*Requirement:*
Could you restate the entries below word for word and leave the images out?

Collected data:
^^^^^^^^^^^^^^^^

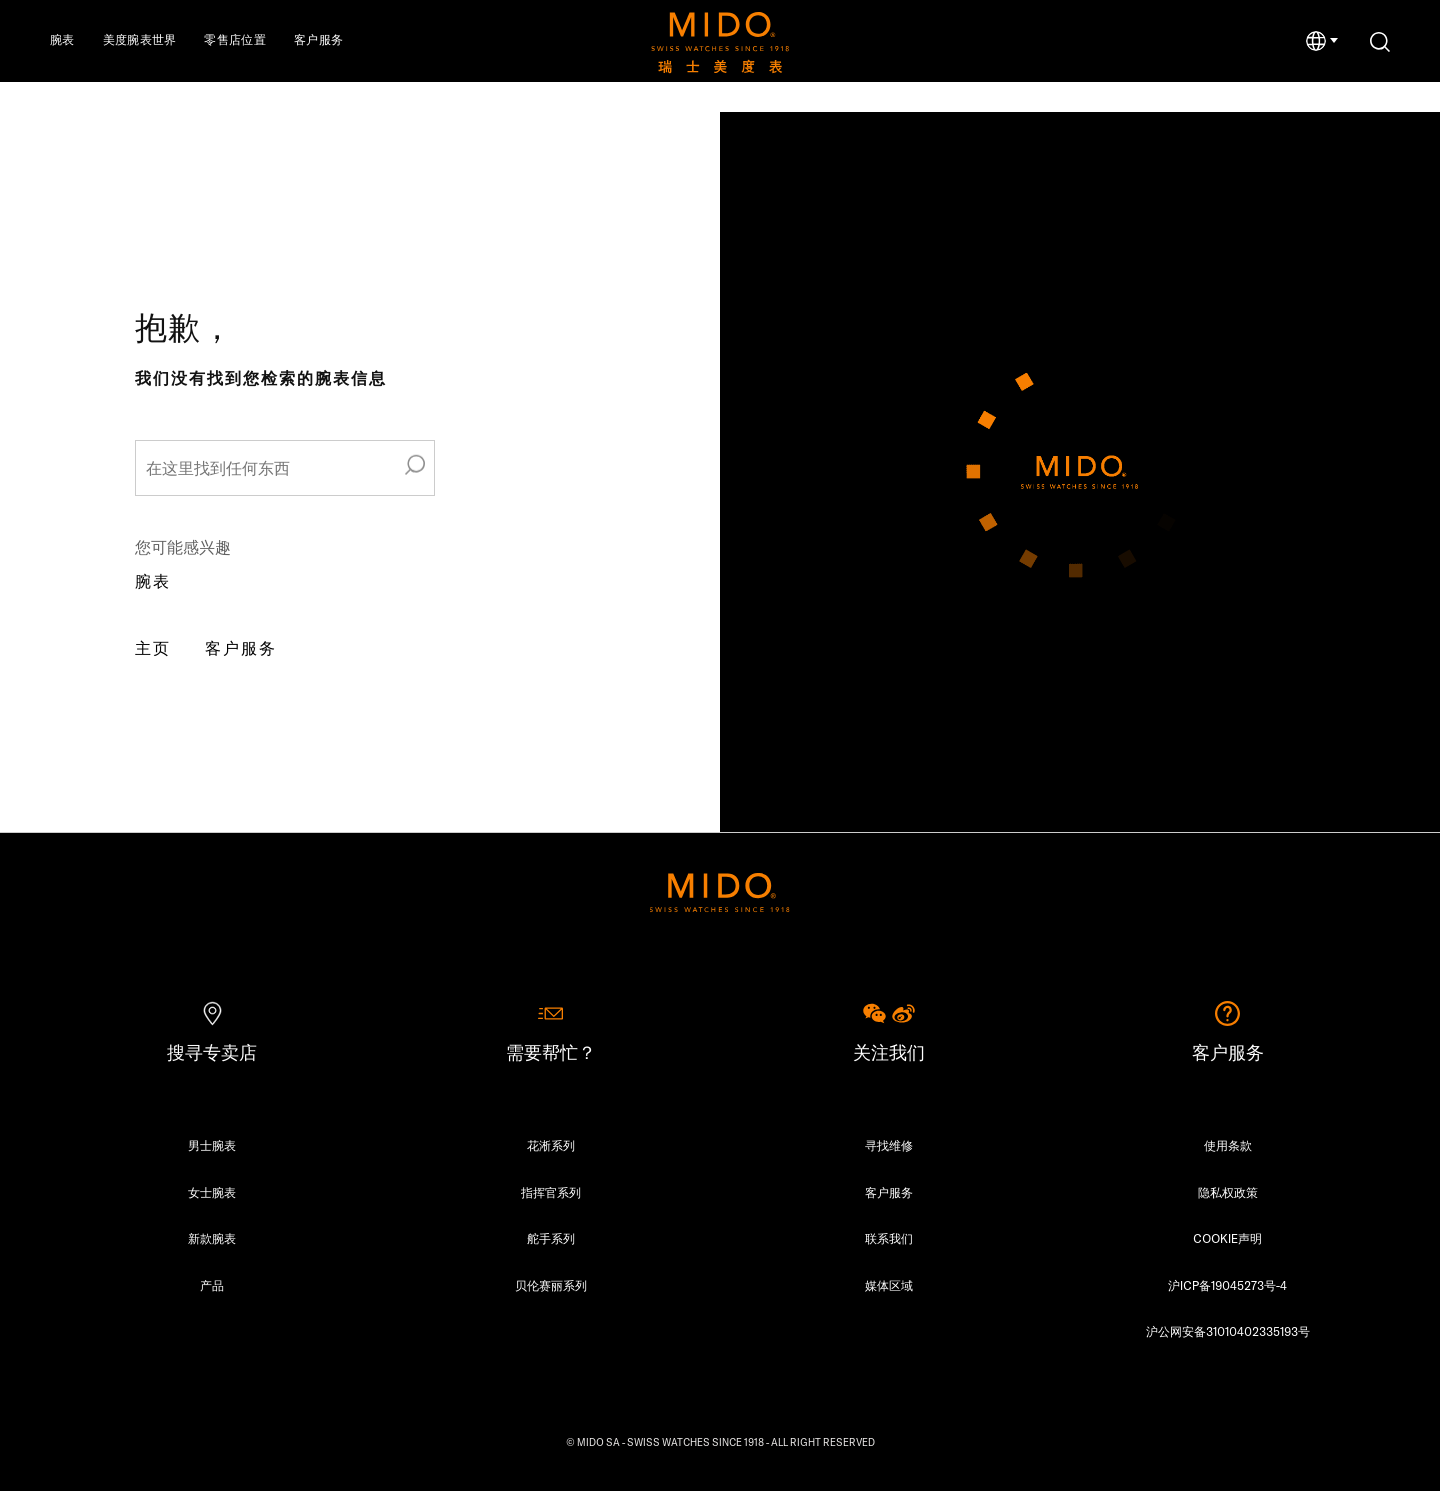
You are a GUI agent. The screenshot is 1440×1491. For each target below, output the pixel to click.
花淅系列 (551, 1145)
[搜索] (1380, 42)
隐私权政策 (1228, 1192)
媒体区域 (889, 1285)
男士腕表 (212, 1145)
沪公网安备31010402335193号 (1228, 1331)
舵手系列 (551, 1238)
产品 (212, 1285)
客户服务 (241, 648)
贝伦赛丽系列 (551, 1285)
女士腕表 (212, 1192)
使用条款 (1228, 1145)
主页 (153, 648)
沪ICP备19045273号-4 (1227, 1285)
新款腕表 (212, 1238)
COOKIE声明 (1227, 1238)
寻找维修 (889, 1145)
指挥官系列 (551, 1192)
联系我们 (889, 1238)
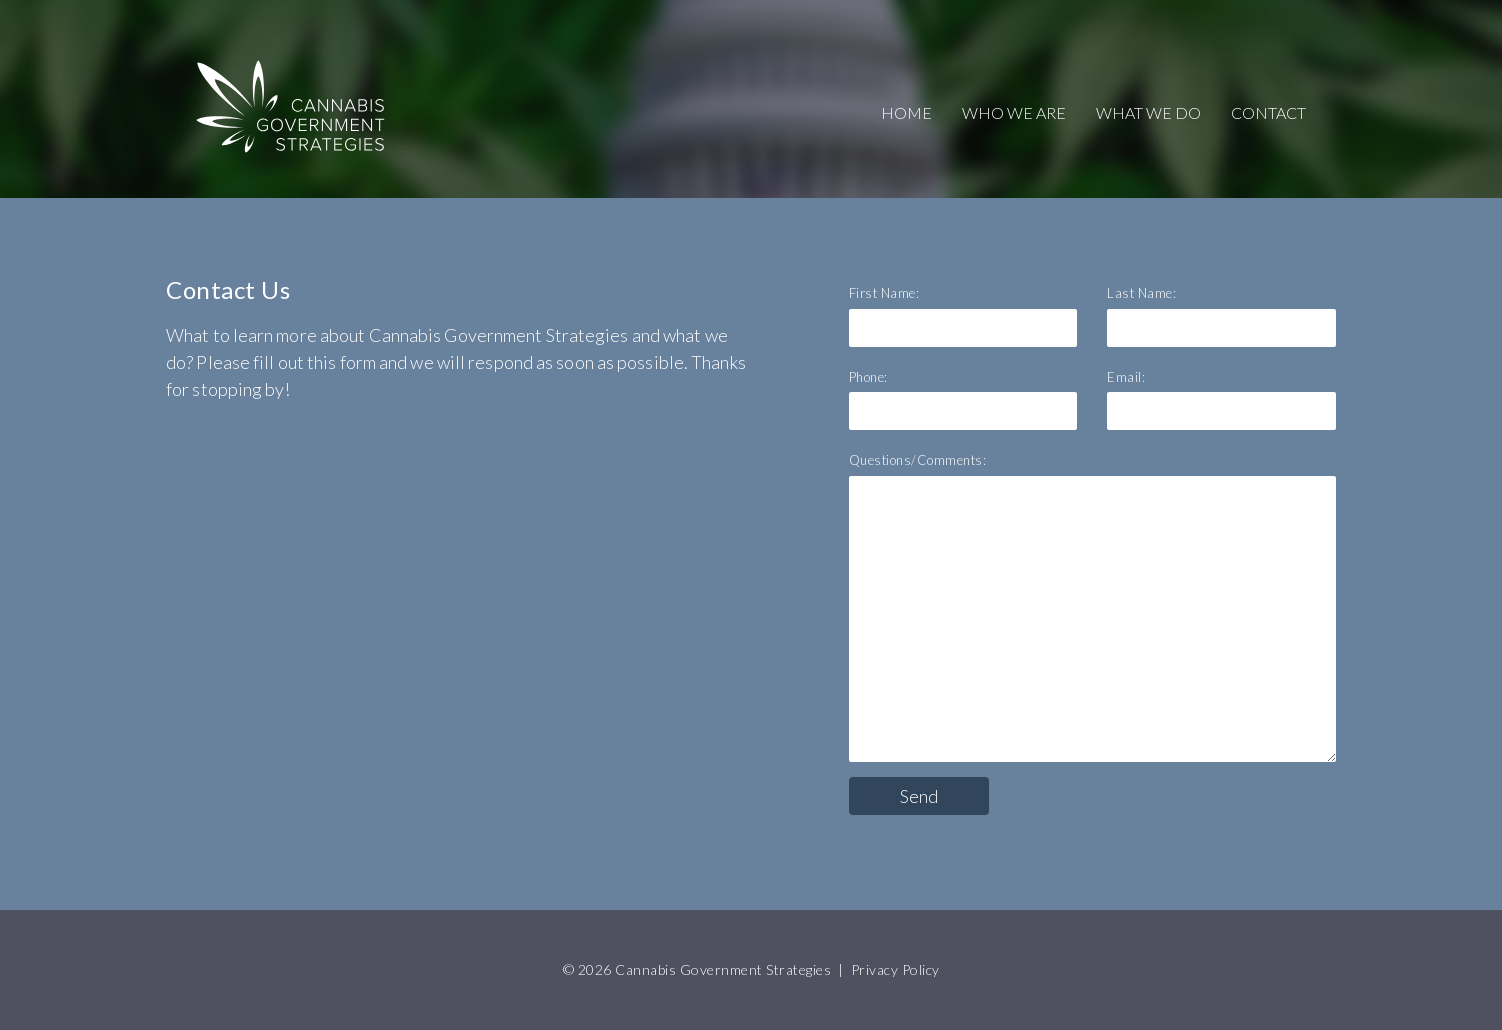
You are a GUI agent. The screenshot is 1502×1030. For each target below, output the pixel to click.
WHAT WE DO (1148, 112)
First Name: (884, 293)
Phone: (868, 377)
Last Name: (1141, 293)
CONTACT (1268, 112)
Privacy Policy (895, 969)
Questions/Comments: (918, 460)
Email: (1126, 377)
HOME (906, 112)
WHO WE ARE (1014, 112)
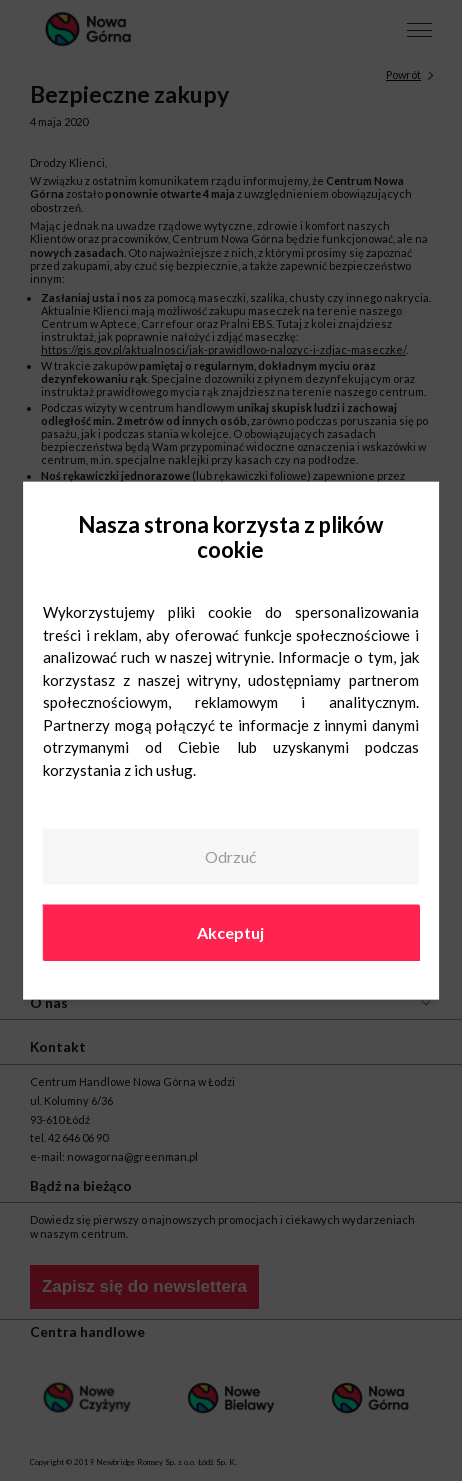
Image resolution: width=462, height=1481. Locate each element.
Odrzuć (230, 856)
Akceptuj (230, 931)
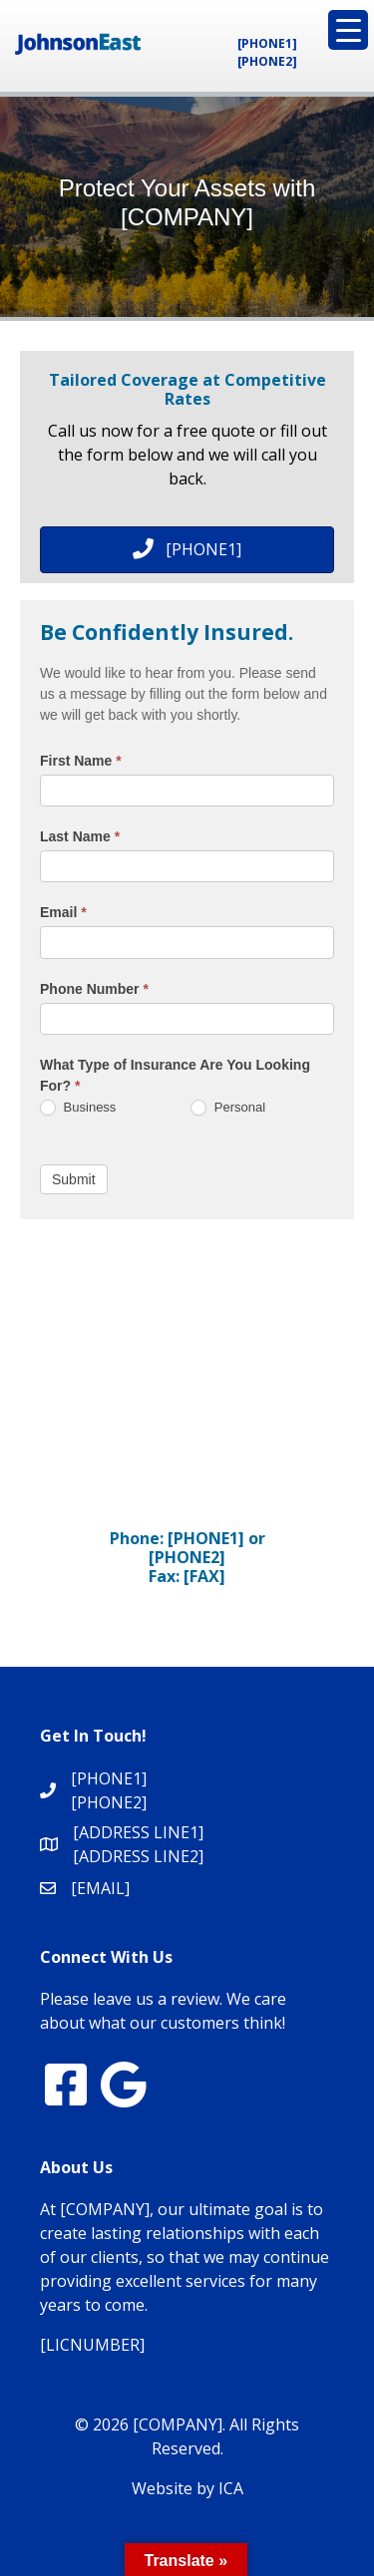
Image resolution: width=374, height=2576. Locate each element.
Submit (74, 1179)
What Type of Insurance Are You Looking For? (175, 1075)
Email (63, 912)
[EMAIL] (100, 1888)
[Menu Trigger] (348, 30)
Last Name (80, 836)
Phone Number (94, 989)
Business (78, 1108)
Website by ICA (187, 2488)
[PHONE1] (267, 43)
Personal (227, 1108)
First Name (81, 761)
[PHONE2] (267, 61)
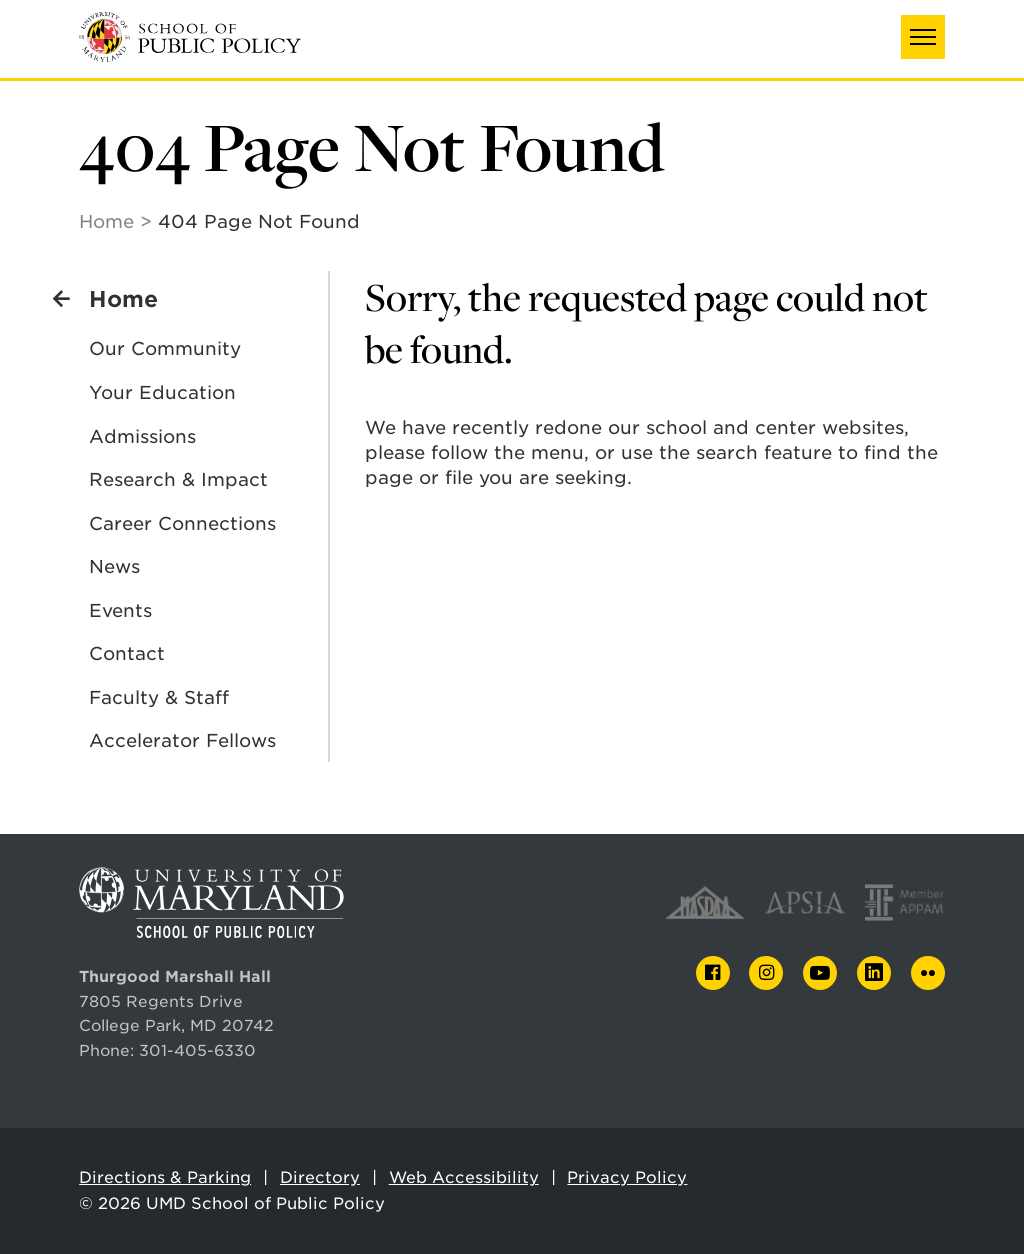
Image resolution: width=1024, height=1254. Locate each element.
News (114, 566)
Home (106, 221)
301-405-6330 (197, 1050)
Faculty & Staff (159, 697)
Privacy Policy (627, 1177)
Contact (127, 653)
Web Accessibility (464, 1177)
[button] (923, 37)
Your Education (162, 392)
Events (120, 610)
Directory (320, 1177)
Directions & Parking (165, 1177)
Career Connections (182, 523)
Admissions (142, 436)
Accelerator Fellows (182, 740)
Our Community (165, 348)
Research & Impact (178, 479)
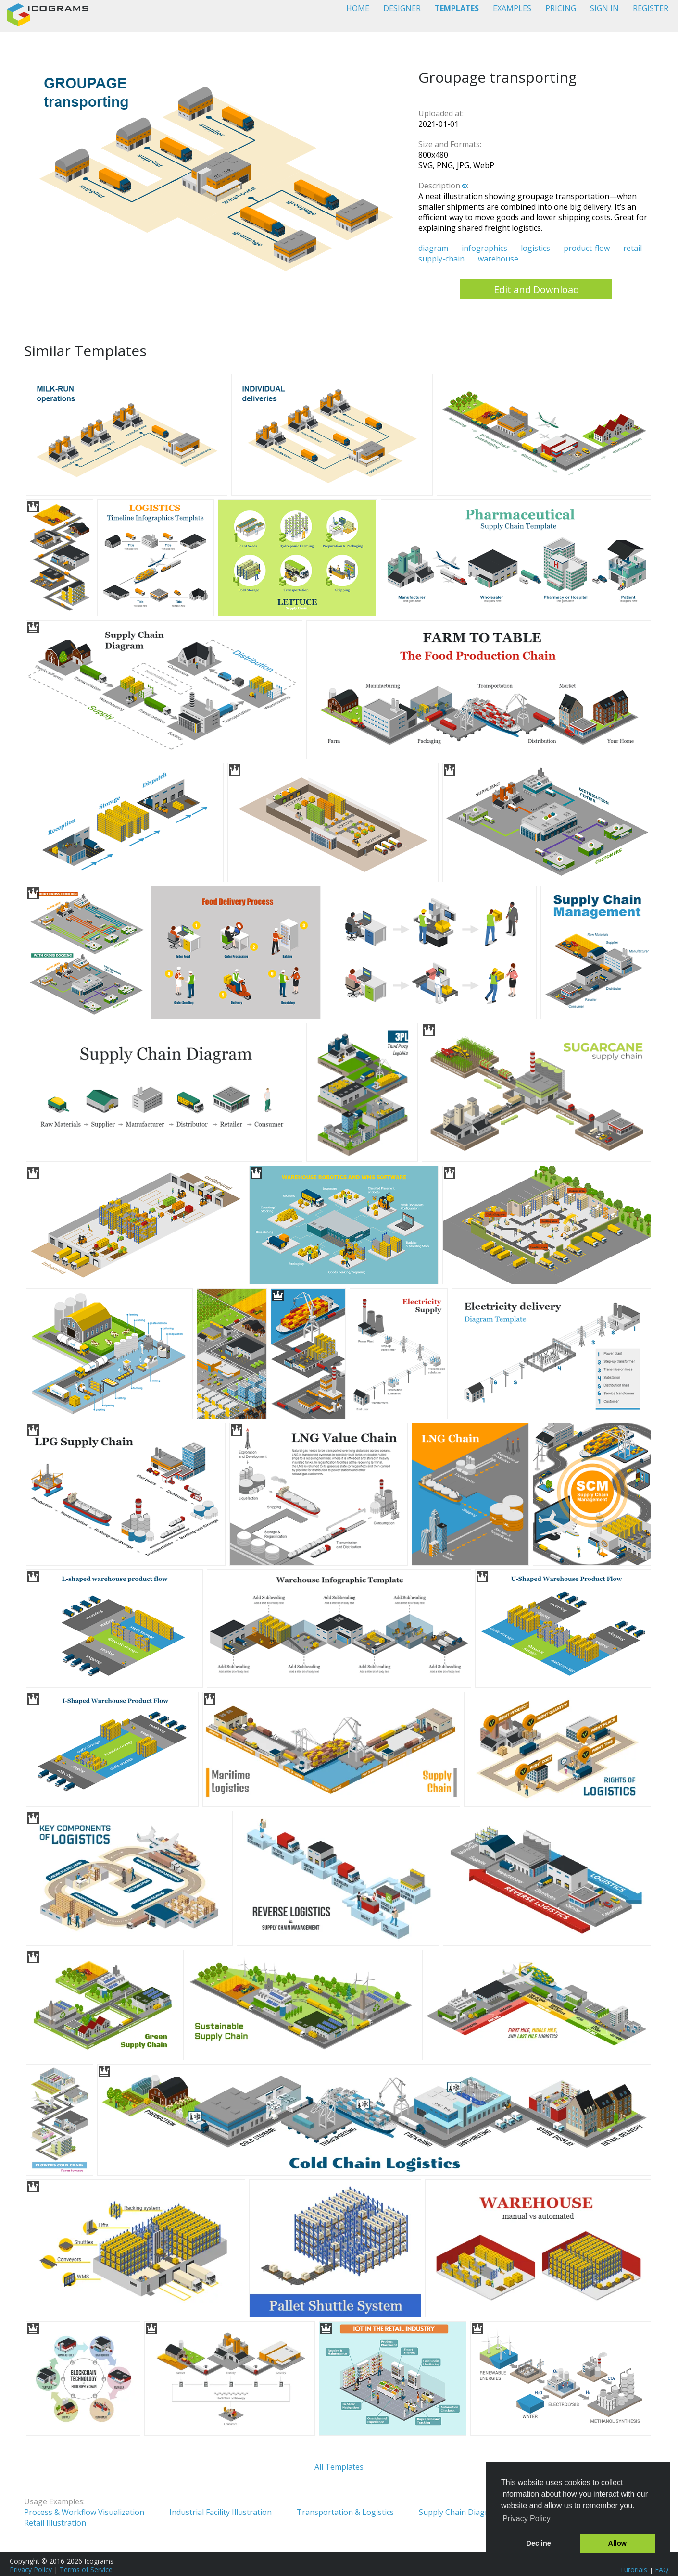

^^^^^^^^^^^^^^^^

*Response:*
You are a GUI agent. The screenshot is 1440×1491. For each target below, output the pixel to click.
花淅系列 (551, 1145)
[搜索] (1380, 42)
隐私权政策 (1228, 1192)
媒体区域 (889, 1285)
男士腕表 (212, 1145)
沪公网安备31010402335193号 (1228, 1331)
舵手系列 (551, 1238)
产品 (212, 1285)
客户服务 (241, 648)
贝伦赛丽系列 (551, 1285)
女士腕表 (212, 1192)
使用条款 (1228, 1145)
主页 (153, 648)
沪ICP备19045273号-4 (1227, 1285)
新款腕表 (212, 1238)
COOKIE声明 (1227, 1238)
寻找维修 (889, 1145)
指挥官系列 (551, 1192)
联系我们 (889, 1238)
You are a GUI agent. The screenshot is 1502×1030. For each target below, output the pixel to click.
WHAT WE DO (1148, 112)
First Name: (884, 293)
Phone: (868, 377)
Last Name: (1141, 293)
CONTACT (1268, 112)
Privacy Policy (895, 969)
Questions/Comments: (918, 460)
Email: (1126, 377)
HOME (906, 112)
WHO WE ARE (1014, 112)
Image resolution: width=462, height=1481. Locate each element.
Odrzuć (230, 856)
Akceptuj (230, 931)
Image resolution: width=374, height=2576. Locate each element.
Submit (74, 1179)
What Type of Insurance Are You Looking For? (175, 1075)
Email (63, 912)
[EMAIL] (100, 1888)
[Menu Trigger] (348, 30)
Last Name (80, 836)
Phone Number (94, 989)
Business (78, 1108)
Website by ICA (187, 2488)
[PHONE1] (267, 43)
Personal (227, 1108)
First Name (81, 761)
[PHONE2] (267, 61)
Image resolution: width=1024, height=1254. Locate each element.
News (114, 566)
Home (106, 221)
301-405-6330 (197, 1050)
Faculty & Staff (159, 697)
Privacy Policy (627, 1177)
Contact (127, 653)
Web Accessibility (464, 1177)
[button] (923, 37)
Your Education (162, 392)
Events (120, 610)
Directory (320, 1177)
Directions & Parking (165, 1177)
Career Connections (182, 523)
Admissions (142, 436)
Accelerator Fellows (182, 740)
Our Community (165, 348)
Research & Impact (178, 479)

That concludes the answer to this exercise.